Br0kenTeleph0n3

Following the broadband money

Ofcom decisions lack transparency

with 2 comments

Basic CMYKFor all the thousands of words that accompany Ofcom’s consultations, the fact remains that the process of setting the basic price of communications is not transparent.

Ofcom is obliged to not disclose the costing information that it gets from BT, which can be different from that which BT discloses in its regulatory financial statements. The Value Office Agency, which sets business rates taxes, does not disclose its financial model, or disaggregate BT’s products, so an important component of BT’s regulated prices is opaque.

Besides, BT sometimes changes the basis of its costs, as in “A6.47 BT has moved from an absolute valuation to a methodology based on indexing capital expenditure by RPI.”

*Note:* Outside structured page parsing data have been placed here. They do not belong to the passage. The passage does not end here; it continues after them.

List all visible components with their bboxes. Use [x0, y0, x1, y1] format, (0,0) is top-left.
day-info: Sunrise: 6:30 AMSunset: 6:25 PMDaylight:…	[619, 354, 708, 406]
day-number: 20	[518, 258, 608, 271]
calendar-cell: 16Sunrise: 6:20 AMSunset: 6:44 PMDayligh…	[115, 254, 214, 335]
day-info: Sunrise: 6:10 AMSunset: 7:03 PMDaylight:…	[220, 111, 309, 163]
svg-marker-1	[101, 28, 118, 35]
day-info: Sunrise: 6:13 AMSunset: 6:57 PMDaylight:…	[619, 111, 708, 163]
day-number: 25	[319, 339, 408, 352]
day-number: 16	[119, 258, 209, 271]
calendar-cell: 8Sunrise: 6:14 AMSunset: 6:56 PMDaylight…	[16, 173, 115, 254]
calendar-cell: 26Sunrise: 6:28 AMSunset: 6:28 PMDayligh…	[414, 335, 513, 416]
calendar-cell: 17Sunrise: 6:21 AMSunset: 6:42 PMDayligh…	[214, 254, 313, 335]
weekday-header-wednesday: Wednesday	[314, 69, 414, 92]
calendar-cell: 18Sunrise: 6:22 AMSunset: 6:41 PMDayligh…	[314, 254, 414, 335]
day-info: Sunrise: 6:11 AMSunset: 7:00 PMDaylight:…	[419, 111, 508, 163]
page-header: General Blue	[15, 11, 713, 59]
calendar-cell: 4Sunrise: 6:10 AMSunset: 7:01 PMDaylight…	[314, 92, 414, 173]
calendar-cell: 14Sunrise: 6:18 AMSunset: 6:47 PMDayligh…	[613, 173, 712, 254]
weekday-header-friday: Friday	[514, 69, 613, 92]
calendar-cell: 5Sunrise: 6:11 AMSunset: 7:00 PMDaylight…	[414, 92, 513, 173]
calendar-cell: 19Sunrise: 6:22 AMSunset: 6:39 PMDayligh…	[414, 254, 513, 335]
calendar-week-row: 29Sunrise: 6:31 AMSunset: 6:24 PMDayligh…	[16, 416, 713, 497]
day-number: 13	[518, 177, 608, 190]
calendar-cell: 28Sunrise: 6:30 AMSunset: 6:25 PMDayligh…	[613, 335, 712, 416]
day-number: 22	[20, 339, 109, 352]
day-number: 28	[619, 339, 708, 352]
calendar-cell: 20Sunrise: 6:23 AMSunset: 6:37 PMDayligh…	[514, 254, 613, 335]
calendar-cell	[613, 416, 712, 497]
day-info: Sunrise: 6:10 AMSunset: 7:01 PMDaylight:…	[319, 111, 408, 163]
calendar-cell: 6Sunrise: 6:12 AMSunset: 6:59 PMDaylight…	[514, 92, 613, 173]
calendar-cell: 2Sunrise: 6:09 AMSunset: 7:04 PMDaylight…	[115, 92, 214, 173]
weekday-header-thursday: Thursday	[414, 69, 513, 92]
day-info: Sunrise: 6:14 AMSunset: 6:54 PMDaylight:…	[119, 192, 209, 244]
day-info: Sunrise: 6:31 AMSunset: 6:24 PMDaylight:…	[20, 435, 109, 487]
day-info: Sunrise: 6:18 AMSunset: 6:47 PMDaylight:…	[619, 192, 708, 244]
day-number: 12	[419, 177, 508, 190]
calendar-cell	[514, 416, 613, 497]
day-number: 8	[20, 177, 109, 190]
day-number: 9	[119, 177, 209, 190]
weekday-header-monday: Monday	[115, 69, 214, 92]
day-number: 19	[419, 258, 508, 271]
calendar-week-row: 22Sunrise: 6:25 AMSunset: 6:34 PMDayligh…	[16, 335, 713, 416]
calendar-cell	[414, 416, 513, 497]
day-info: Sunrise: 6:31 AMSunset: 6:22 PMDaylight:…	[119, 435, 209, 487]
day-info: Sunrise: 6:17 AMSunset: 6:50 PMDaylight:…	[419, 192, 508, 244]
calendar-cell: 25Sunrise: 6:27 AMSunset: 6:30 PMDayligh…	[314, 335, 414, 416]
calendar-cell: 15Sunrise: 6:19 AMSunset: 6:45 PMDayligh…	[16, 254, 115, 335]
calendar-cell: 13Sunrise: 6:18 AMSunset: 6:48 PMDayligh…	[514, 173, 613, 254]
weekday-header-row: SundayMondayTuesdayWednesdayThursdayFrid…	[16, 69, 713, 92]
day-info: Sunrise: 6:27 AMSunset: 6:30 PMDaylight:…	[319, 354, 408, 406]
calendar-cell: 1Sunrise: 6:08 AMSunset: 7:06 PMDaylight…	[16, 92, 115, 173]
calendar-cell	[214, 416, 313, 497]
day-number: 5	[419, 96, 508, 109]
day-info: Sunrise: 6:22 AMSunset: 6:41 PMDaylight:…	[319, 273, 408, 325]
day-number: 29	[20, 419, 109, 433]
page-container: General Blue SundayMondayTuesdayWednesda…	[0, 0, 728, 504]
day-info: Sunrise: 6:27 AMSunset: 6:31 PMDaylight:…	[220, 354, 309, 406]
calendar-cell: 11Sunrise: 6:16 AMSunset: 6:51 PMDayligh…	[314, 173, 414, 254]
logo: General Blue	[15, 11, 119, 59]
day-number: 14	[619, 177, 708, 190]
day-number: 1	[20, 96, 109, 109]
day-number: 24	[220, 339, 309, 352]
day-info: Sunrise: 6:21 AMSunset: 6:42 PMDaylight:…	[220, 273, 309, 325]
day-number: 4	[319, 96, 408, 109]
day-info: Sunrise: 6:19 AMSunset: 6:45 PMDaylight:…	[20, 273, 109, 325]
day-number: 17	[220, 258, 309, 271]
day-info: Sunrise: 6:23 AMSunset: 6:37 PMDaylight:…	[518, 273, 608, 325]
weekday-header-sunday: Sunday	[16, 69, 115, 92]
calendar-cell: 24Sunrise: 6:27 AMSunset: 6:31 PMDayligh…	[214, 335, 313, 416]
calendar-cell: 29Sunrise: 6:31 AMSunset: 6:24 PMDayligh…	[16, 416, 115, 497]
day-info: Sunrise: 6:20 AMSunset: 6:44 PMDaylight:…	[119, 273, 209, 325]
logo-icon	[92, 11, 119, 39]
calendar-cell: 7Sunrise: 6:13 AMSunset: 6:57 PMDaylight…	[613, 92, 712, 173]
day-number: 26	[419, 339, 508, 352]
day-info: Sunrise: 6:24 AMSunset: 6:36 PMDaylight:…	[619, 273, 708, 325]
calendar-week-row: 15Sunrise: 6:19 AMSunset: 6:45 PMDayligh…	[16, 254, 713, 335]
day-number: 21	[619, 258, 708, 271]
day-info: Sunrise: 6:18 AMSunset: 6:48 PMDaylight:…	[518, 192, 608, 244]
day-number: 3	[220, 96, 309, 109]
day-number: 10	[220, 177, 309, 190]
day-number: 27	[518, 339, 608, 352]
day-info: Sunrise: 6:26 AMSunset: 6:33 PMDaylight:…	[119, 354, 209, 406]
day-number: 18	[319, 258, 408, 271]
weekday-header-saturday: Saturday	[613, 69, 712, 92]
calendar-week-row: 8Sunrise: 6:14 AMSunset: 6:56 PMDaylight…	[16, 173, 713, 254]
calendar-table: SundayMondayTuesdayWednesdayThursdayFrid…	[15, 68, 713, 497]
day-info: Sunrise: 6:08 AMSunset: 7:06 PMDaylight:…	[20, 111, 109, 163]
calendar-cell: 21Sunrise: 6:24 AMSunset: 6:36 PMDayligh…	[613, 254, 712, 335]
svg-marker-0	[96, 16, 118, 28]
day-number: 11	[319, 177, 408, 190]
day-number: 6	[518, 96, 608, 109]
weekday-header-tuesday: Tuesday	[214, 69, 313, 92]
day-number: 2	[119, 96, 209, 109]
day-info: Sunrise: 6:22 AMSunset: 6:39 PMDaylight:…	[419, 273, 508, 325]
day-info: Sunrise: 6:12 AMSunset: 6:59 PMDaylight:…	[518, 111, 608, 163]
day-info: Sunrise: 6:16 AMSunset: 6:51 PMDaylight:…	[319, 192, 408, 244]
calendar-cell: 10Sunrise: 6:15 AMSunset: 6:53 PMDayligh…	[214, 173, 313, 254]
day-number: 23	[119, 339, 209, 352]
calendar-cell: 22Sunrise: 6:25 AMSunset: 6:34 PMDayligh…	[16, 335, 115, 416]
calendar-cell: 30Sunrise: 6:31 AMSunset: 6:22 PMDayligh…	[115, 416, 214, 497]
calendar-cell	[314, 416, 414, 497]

This leave plenty to argue about. Sky and TalkTalk in particular are fighting a running battle with Ofcom over its assessment of the effect of business rates on BT’s prices for unbundled local loop lines (LLU). The debate forms part of Ofcom’s consultation on the fixed access market, which goes into excruciating detail, complete with triple negatives, on the business rates issue in Annexure 26.

The result of the debate is material to the two ISPs, which are the biggest exploiters of local loop unbundling. According to the Office of Telecommunications Adjudicator, by the end of May there were 9.3 million unbundled lines, and 5.68 million lines on Wholesale Line Rental (WLR).

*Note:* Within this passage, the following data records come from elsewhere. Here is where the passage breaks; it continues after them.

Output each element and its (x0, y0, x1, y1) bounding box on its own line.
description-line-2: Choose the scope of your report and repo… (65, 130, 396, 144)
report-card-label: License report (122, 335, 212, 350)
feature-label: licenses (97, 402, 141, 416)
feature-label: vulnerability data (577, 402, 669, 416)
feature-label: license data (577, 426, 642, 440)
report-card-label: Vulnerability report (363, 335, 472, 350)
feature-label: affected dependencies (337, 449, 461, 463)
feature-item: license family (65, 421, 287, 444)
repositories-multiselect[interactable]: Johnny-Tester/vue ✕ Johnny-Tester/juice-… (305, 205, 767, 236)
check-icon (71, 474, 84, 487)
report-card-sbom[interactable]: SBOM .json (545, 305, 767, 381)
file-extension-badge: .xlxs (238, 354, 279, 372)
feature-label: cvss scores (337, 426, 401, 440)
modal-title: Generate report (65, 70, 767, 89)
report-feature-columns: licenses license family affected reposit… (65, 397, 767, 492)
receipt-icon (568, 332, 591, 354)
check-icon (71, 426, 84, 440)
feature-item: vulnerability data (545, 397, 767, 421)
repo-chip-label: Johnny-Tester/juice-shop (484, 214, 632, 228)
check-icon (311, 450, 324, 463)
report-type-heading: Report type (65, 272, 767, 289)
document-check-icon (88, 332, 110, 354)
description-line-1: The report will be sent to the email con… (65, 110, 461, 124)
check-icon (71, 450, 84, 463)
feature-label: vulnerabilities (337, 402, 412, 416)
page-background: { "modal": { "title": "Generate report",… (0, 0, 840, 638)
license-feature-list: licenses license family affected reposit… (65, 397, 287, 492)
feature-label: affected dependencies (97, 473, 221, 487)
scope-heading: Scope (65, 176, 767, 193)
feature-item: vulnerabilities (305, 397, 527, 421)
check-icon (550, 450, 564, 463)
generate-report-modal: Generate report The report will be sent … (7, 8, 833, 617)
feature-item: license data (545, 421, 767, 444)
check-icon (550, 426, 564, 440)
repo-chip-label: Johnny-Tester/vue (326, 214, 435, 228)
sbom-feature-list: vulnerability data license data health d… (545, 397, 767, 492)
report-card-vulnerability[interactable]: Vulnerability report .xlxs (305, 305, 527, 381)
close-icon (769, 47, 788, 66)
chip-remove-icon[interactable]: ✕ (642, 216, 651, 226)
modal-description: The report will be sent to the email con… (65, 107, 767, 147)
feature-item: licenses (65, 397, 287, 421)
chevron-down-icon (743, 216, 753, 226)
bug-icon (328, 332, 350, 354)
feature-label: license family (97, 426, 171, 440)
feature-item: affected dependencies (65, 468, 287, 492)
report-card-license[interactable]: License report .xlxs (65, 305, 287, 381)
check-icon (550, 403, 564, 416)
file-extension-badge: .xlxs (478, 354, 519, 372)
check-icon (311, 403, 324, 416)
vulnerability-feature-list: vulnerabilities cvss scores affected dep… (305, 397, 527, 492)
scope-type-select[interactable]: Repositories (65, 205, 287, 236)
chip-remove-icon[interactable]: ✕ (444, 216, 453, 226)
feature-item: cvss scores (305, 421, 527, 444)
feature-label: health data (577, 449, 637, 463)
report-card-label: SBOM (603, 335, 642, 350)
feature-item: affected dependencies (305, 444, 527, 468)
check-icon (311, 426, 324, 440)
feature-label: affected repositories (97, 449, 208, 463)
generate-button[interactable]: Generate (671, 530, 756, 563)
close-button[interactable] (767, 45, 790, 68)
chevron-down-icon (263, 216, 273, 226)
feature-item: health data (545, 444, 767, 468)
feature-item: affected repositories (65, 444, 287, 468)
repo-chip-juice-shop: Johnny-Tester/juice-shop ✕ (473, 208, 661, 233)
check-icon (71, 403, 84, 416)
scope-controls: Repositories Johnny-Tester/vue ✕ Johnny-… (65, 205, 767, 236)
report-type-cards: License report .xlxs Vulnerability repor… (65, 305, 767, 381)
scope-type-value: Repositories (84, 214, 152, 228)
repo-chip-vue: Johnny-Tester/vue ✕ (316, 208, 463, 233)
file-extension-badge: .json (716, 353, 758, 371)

The ISPs contend that BT receives a rebate on business rates due to LLU that amounts to an estimated cash value of £23/y per line. The rebate covers BT’s loss of profits due to the alienation of the full earning potential of the lines. The VOA and Ofcom consider those putative profits to arise mainly from “downstream” products from Openreach.

BT still makes money from renting out the lines, and besides any “lost profit” is at best a guess. Further, the business rates tax is a tax on assets, not profits. The ISPs believe whole of the rebate should be applied to the price BT charges for the line. Instead only 15p is. They say this leaves BT with net income from the rebate of more than £20/y/ULL. Put another way, this means the ISPs are paying around £180m/y in unjustified costs, which BT can then apply to subsidise downstream products.

They allege that Ofcom ignores this income from the rebate in assessing Openreach’s assets to price LLU. They allege that the resultant prices for LLU are higher than they should be, and that BT’s downstream products benefit from an illegal subsidy. They argue that since BT’s rebate is based on profits, not assets; if Ofcom disagrees, it should get the VOA to change the basis of its rating of BT, and not simply pass the extra costs on to the LLU operators.

Another issue that confuses matters is that Ofcom uses a theoretical all-copper network model for its sums. This disregards the thousands of kilometres of fibre BT has installed in the past five years. Fibre is cheaper to run than copper. TalkTalk’s plea for Ofcom to simply consider the outcomes produced in the market fell on deaf ears.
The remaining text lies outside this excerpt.